Lack of Technology Adoption
Technology is one of the pillars of cyber. It’s equally as important as policies and overall strategy. The best technology is just now scaling down to the SMB market through the channel, but the adoption hasn’t been great. This falls into categories like SaaS/PaaS options such as Microsoft 365 and current-gen security platforms such as SentinelOne and SOC providers.
If we equate the state of SMB cyber to other insurance (let’s say car insurance), the risk profile is not great. It’s sort of like insuring a driver with 99% certainty they’re going to get into a major accident.
How insurance companies must react.
Insurance companies are in the risk business. They assess your risk, score it, and decide what they’re willing to cover. As a result, we’re seeing insurance questionnaires morph to make you attest to having price of admission security. Items such as MFA, managing privileged access, et al. are no longer nice to haves. They are a minimum barrier for cybersecurity. The same goes for third-party risk, anyone with access should be equal or greater in cybersecurity maturity.
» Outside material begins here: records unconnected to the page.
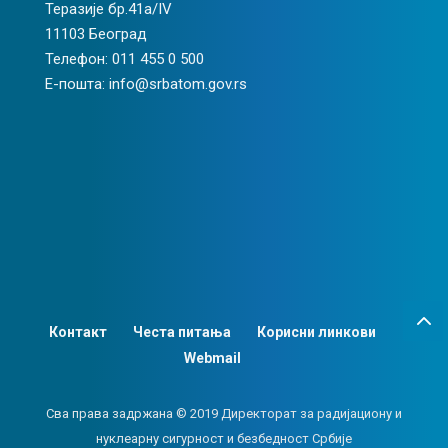
Теразије бр.41а/IV
11103 Београд
Телефон: 011 455 0 500
Е-пошта: info@srbatom.gov.rs
Контакт
Честа питања
Корисни линкови
Webmail
Сва права задржана © 2019 Директорат за радијациону и
нуклеарну сигурност и безбедност Србије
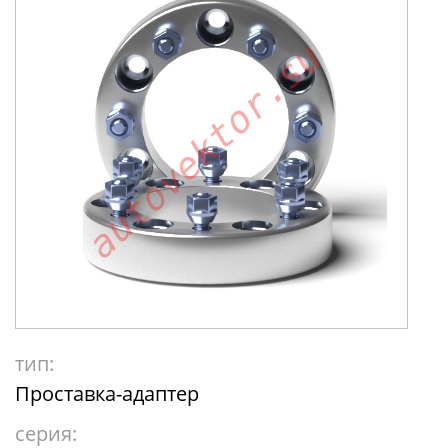
тип:
Проставка-адаптер
серия:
Every piece of technology is attackable, so every piece of technology is in scope of needing protection. Endpoints, servers, cloud services, networking devices, and the like all create attack surface. You can help here by reducing the attack surface of these items. For example, no server means no server to secure. Being on M365 means more of the burden is on Microsoft when it comes to infrastructure, networking etc.
How do we REDUCE risk?
You can’t eliminate risk. Having a piece of technology is risky, period. What we can do is reduce it and mitigate it. The cool thing is that the goal of the insurance company, the client, and you are identical. They want to reduce risk, you want to reduce risk. Here’s a couple of ideas I’m chasing with the team now:
This is the most useful thing you can do. Adopt something like the CIS controls (start with implementation group 1). Being able to say “yep we’ve applied this CIS controls, here’s the underlying policy, and the technical execution” looks good for everyone. It’s also much easier to make smart security decisions when you can weigh it against your framework.
If you’re an MSP or Solutions Provider, standardize how you do security. Establish price of admission for working with you. It should include the minimum price of admission for cybersecurity practices. Aligning things to a framework will make it easier to explain this to your clients and create workplans to get more and more aligned.
Start with your house!
Again, if you provide IT services, you should be the spitting image of mature cybersecurity operations. Put security first, not last. Put it into every decision, and align internally to a framework such as CIS. And be strict about it, don’t make exceptions. If you’re the owner, you should have the same restrictions as everyone who works for you.
In conclusion, cybersecurity coverage should be “harder” to get. But really, they’re just enforcing minimum barriers to entry. I think this is a great opportunity to push cybersecurity first to everyone you work with.